These 2 lines tell us a lot, unfortunately what it tells us doesn’t make a lot of sense right now, but it explains why the packets are failing to make it all the way to emonhub so that we can at least see them to debug. All those zero’s will be causing “bit-slip” and the packet can be mis-read and assumed corrupt, at which time it is discarded by the emonPi.

This isn’t going to be easy to debug as the emonPi will not run in non-quiet mode so those discarded packets can be seen, so hopefully the problem will get resolved in one hit and not need much debugging.

So the root cause will be the cause of all the zeros, that is the strange part, the first 4 values are Power values and are not usually enough zeros to trigger the issue alone, the next value should be the ac voltage, why that is missing I have no idea since it is both recognized and reported as ~246v in the serial prints, as for the next 6 values after that should all be 300 if the serial print is to believed and you have no temp sensors attached to the emonTx (300 = absent temp sensor).
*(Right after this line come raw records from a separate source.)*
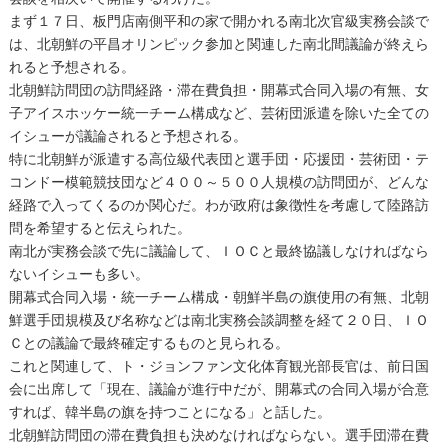
まず１７日、板門店南側平和の家で開かれる南北次官級実務会談で
は、北朝鮮の平昌オリンピック参加と関連した南北間議論が終えら
れると予想される。
北朝鮮訪問団の訪問経路・滞在費負担・開幕式合同入場の有無、女
子アイスホッケー統一チーム構成など、芸術団派遣を除いた全ての
イシューが議論されると予想される。
特に北朝鮮が派遣する高位級代表団と選手団・応援団・芸術団・テ
コンドー模範競技団など４００～５００人規模の訪問団が、どんな
経路で入ってくるのか関心だ。わが政府は象徴性を考慮して陸路訪
問を希望すると伝えられた。
南北が実務会談で先に議論して、ＩＯＣと最終協議しなければなら
ないイシューも多い。
開幕式合同入場・統一チーム構成・朝鮮半島の旗使用の有無、北朝
鮮選手団規模及び名称などは南北実務会談調整を経て２０日、ＩＯ
Ｃとの議論で最終確定するものと見られる。
これと関連して、ト・ジョンファン文化体育観光部長官は、前日国
会に出席して「現在、議論が進行中だが、開幕式の合同入場が合意
すれば、韓半島の旗を持つことになる」と話した。
北朝鮮訪問団の滞在費負担も決めなければならない。選手団滞在費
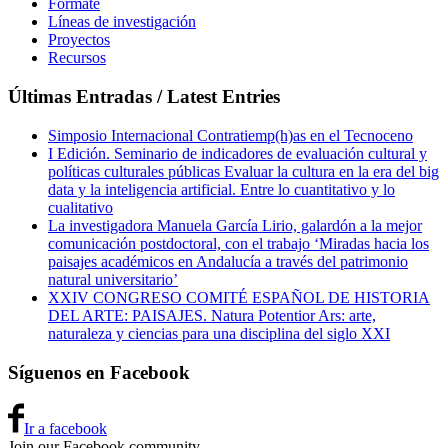
Fórmate
Líneas de investigación
Proyectos
Recursos
Últimas Entradas / Latest Entries
Simposio Internacional Contratiemp(h)as en el Tecnoceno
I Edición. Seminario de indicadores de evaluación cultural y
políticas culturales públicas Evaluar la cultura en la era del big
data y la inteligencia artificial. Entre lo cuantitativo y lo
cualitativo
La investigadora Manuela García Lirio, galardón a la mejor
comunicación postdoctoral, con el trabajo ‘Miradas hacia los
paisajes académicos en Andalucía a través del patrimonio
natural universitario’
XXIV CONGRESO COMITÉ ESPAÑOL DE HISTORIA
DEL ARTE: PAISAJES. Natura Potentior Ars: arte,
naturaleza y ciencias para una disciplina del siglo XXI
Síguenos en Facebook
Ir a facebook
Join our Facebook community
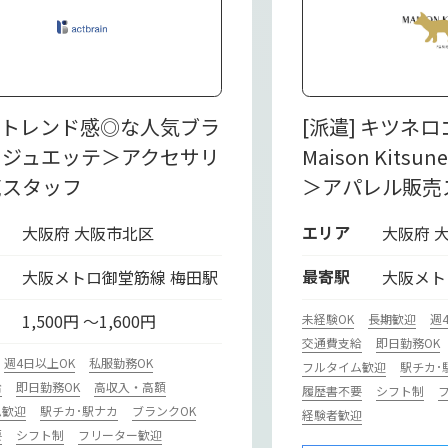
] トレンド感◎な人気ブラ
[派遣] キツネ
＜ジュエッテ＞アクセサリ
Maison Kits
売スタッフ
＞アパレル販売
エリア
大阪府 大阪市北区
大阪府 
最寄駅
大阪メトロ御堂筋線 梅田駅
大阪メト
1,500円 ～1,600円
未経験OK
長期歓迎
週
交通費支給
即日勤務OK
週4日以上OK
私服勤務OK
フルタイム歓迎
駅チカ･
給
即日勤務OK
高収入・高額
履歴書不要
シフト制
ム歓迎
駅チカ･駅ナカ
ブランクOK
経験者歓迎
要
シフト制
フリーター歓迎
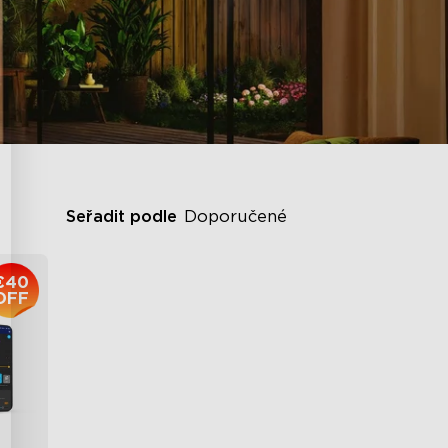
Seřadit podle
Doporučené
€40
OFF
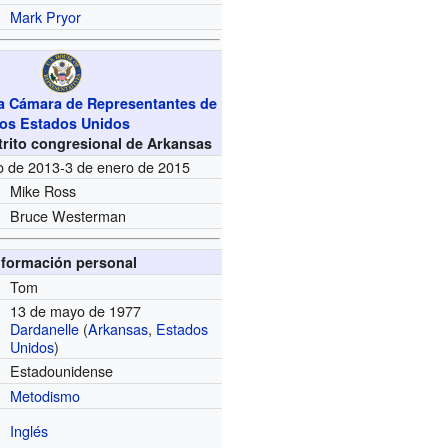
Mark Pryor
a Cámara de Representantes de
los Estados Unidos
istrito congresional de Arkansas
o de 2013-3 de enero de 2015
Mike Ross
Bruce Westerman
nformación personal
Tom
13 de mayo de 1977
Dardanelle
(
Arkansas
,
Estados
Unidos
)
Estadounidense
Metodismo
Inglés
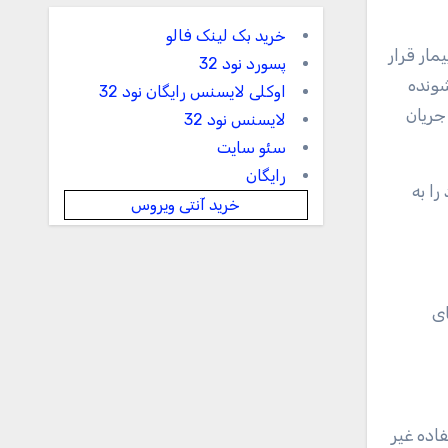
خرید بک لینک فالو
ار قرار
پسورد نود 32
شونده
اوکلی لایسنس رایگان نود 32
جریان
لایسنس نود 32
سئو سایت
رایگان
ا به
خرید آنتی ویروس
رش‌های
اده غیر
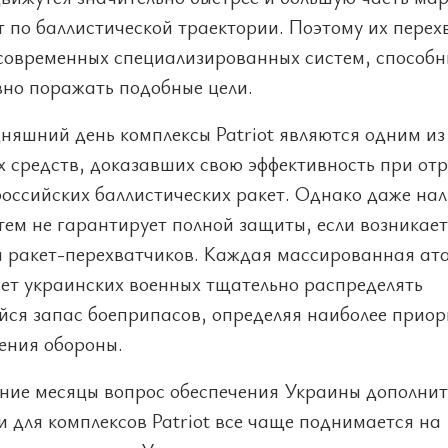
 по баллистической траектории. Поэтому их перех
 современных специализированных систем, способн
вно поражать подобные цели.
няшний день комплексы Patriot являются одним из
х средств, доказавших свою эффективность при от
российских баллистических ракет. Однако даже на
тем не гарантирует полной защиты, если возникает
а ракет-перехватчиков. Каждая массированная ат
ет украинских военных тщательно распределять
ся запас боеприпасов, определяя наиболее приор
ения обороны.
дние месяцы вопрос обеспечения Украины дополни
 для комплексов Patriot все чаще поднимается на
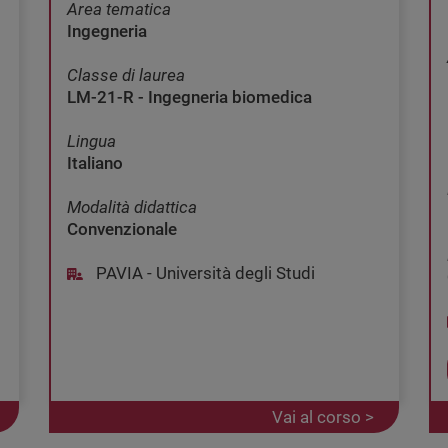
Area tematica
Ingegneria
Classe di laurea
LM-21-R - Ingegneria biomedica
Lingua
Italiano
Modalità didattica
Convenzionale
PAVIA - Università degli Studi
Vai al corso >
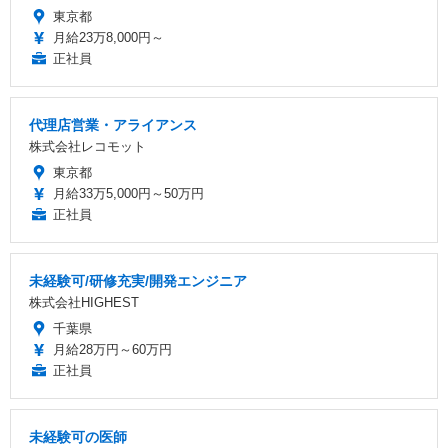
東京都
月給23万8,000円～
正社員
代理店営業・アライアンス
株式会社レコモット
東京都
月給33万5,000円～50万円
正社員
未経験可/研修充実/開発エンジニア
株式会社HIGHEST
千葉県
月給28万円～60万円
正社員
未経験可の医師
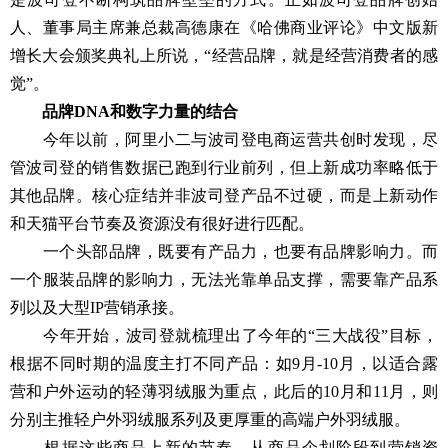
人、董事局主席兼总裁高德康在《哈佛商业评论》中文版新
增长大会颁奖典礼上所说，“经营品牌，就是经营消费者的感
觉”。
品牌DNA和数字力量的结合
今年以前，阿里小二与波司登电商运营共创时发现，尽
管波司登的销售数据已跑到行业前列，但上新成功率略低于
其他品牌。核心症结并非波司登产品不过硬，而是上新动作
和天猫平台节奏及资源没有很好进行匹配。
一个头部品牌，既要有产品力，也要有品牌影响力。而
一个服装品牌的影响力，无法光靠单品支撑，需要靠产品系
列以及大型IP营销承接。
今年开始，波司登就梳理出了今年的“三大战役”目标，
根据不同时期的温度主打不同产品：如9月-10月，以适合露
营和户外运动的轻薄羽绒服为重点，此后的10月和11月，则
分别主推轻户外羽绒服系列及更厚重的高端户外羽绒服。
根据这些商品上新的节奏，从商品企划阶段到营销资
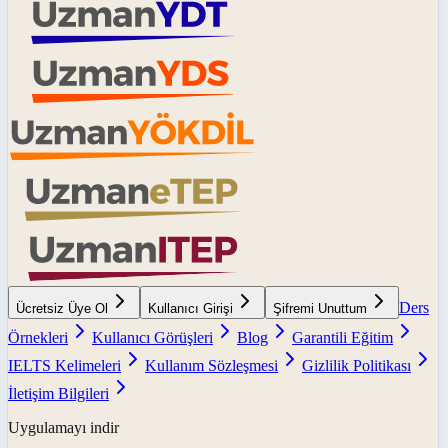
Ders
Ücretsiz Üye Ol
Kullanıcı Girişi
Şifremi Unuttum
Örnekleri
Kullanıcı Görüşleri
Blog
Garantili Eğitim
IELTS Kelimeleri
Kullanım Sözleşmesi
Gizlilik Politikası
İletişim Bilgileri
Uygulamayı indir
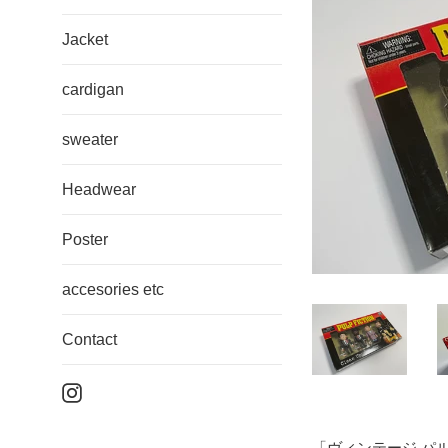
Jacket
cardigan
sweater
Headwear
Poster
accesories etc
Contact
Instagram
「ヴィンテージ パ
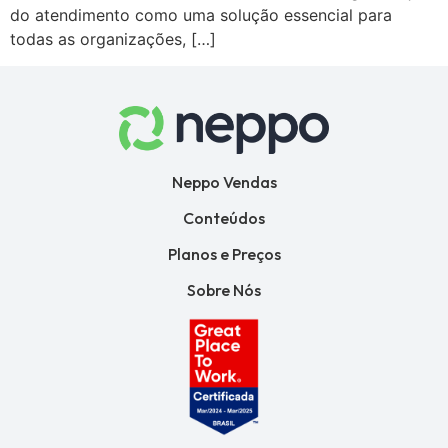
do atendimento como uma solução essencial para
todas as organizações, […]
Neppo Vendas
Conteúdos
Planos e Preços
Sobre Nós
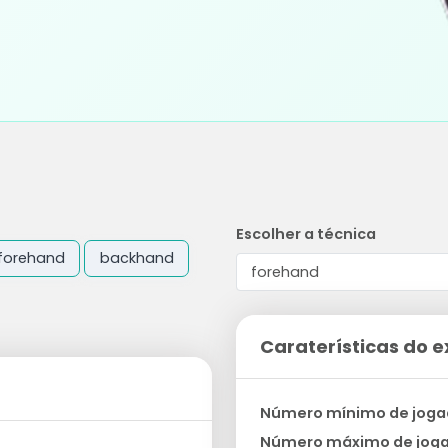
Escolher a técnica
forehand
backhand
Caraterísticas do e
Número mínimo de joga
Número máximo de jog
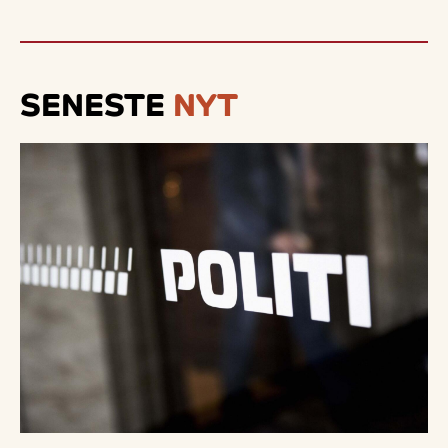
SENESTE
NYT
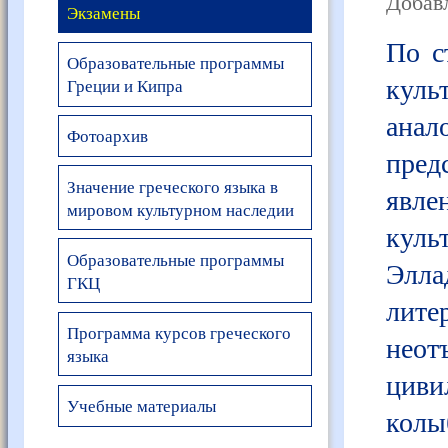
Добавл
Экзамены
По с
Образовательные программы
куль
Греции и Кипра
анал
Фотоархив
пред
Значение греческого языка в
явле
мировом культурном наследии
куль
Образовательные программы
Элл
ГКЦ
лит
Программа курсов греческого
нео
языка
циви
Учебные материалы
кол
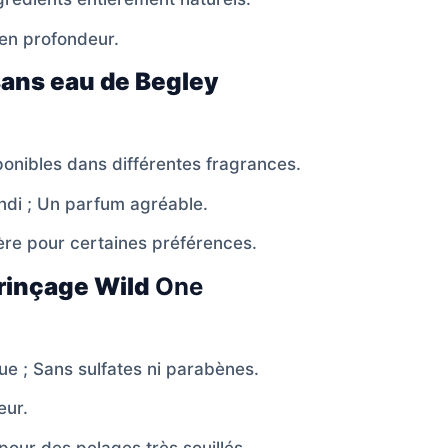
en profondeur.
ans eau de Begley
onibles dans différentes fragrances.
di ; Un parfum agréable.
ère pour certaines préférences.
rinçage Wild
One
e ; Sans sulfates ni parabènes.
eur.
pour des pelages très souillés.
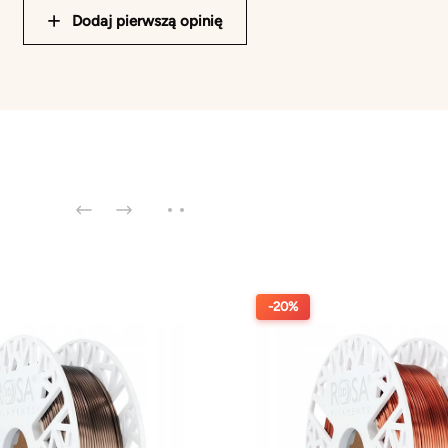
Dodaj pierwszą opinię
-20%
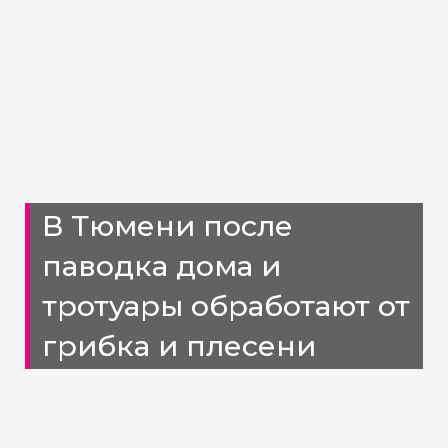
В Тюмени после
паводка дома и
тротуары обработают от
грибка и плесени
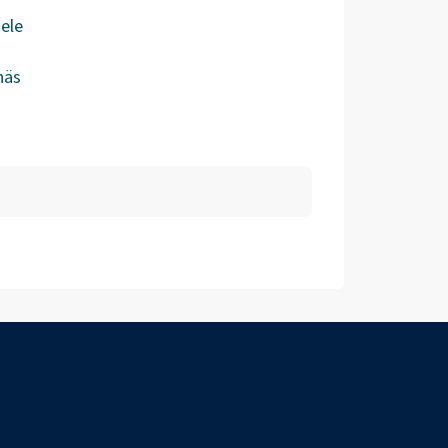
ele
näs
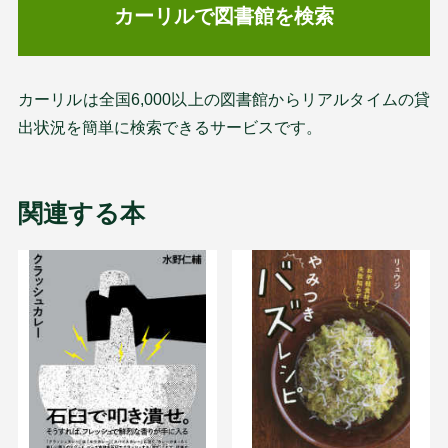
カーリルで図書館を検索
カーリルは全国6,000以上の図書館からリアルタイムの貸
出状況を簡単に検索できるサービスです。
関連する本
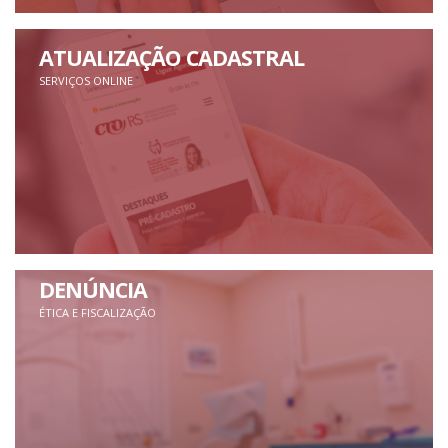
ATUALIZAÇÃO CADASTRAL
SERVIÇOS ONLINE
DENÚNCIA
ÉTICA E FISCALIZAÇÃO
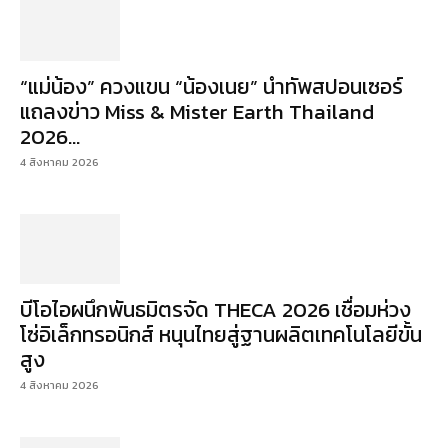
“แม่น้อง” ควงแขน “น้องเนย” นำทัพสปอนเซอร์
แถลงข่าว Miss & Mister Earth Thailand
2026...
4 สิงหาคม 2026
บีโอไอผนึกพันธมิตรจัด THECA 2026 เชื่อมห่วง
โซ่อิเล็กทรอนิกส์ หนุนไทยสู่ฐานผลิตเทคโนโลยีขั้น
สูง
4 สิงหาคม 2026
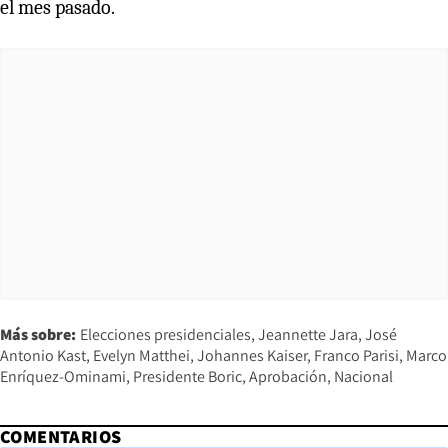
el mes pasado.
Más sobre:
Elecciones presidenciales
Jeannette Jara
José
Antonio Kast
Evelyn Matthei
Johannes Kaiser
Franco Parisi
Marco
Enríquez-Ominami
Presidente Boric
Aprobación
Nacional
COMENTARIOS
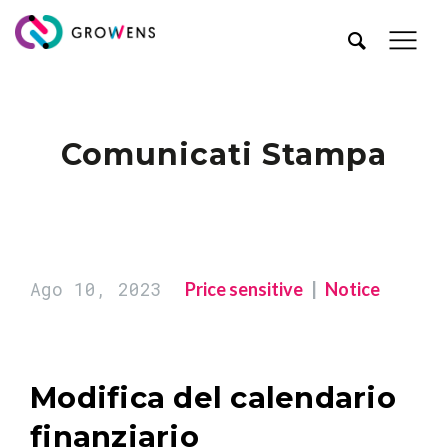
Comunicati Stampa
Ago 10, 2023
Price sensitive
Notice
Modifica del calendario
finanziario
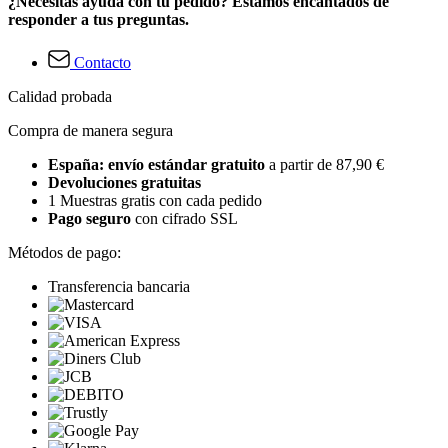
¿Necesitas ayuda con tu pedido? Estamos encantados de
responder a tus preguntas.
Contacto
Calidad probada
Compra de manera segura
España: envío estándar gratuito
a partir de 87,90 €
Devoluciones gratuitas
1 Muestras gratis con cada pedido
Pago seguro
con cifrado SSL
Métodos de pago:
Transferencia bancaria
So that line should have been something like
2016-05-06 20:28:24,593 DEBUG RFM2Pi 421 Values : [10, 0, 0, 0, 246, 300, 300, 300, 300, 300, 300, 0]
This clearly points at an issue within the emonTx. Have you made any changes to the emonTx sketch?

“Bit slippage” sounds nasty!

I have made no changes to any sketch. Over my pay grade. The problem occurred suddenly. As far as I know never reverted.

Should I try to reload the sketch? Presumably this is a standard one I can get form GitHub?

By the way I have parallel problem that the emonPi will not run a firmware update because the file system is read only. Glyn was attending to this but we don’t seem to have reached a conclusion. I am reluctant to reset to rw in part because is not clear to which folder(s) to apply rw.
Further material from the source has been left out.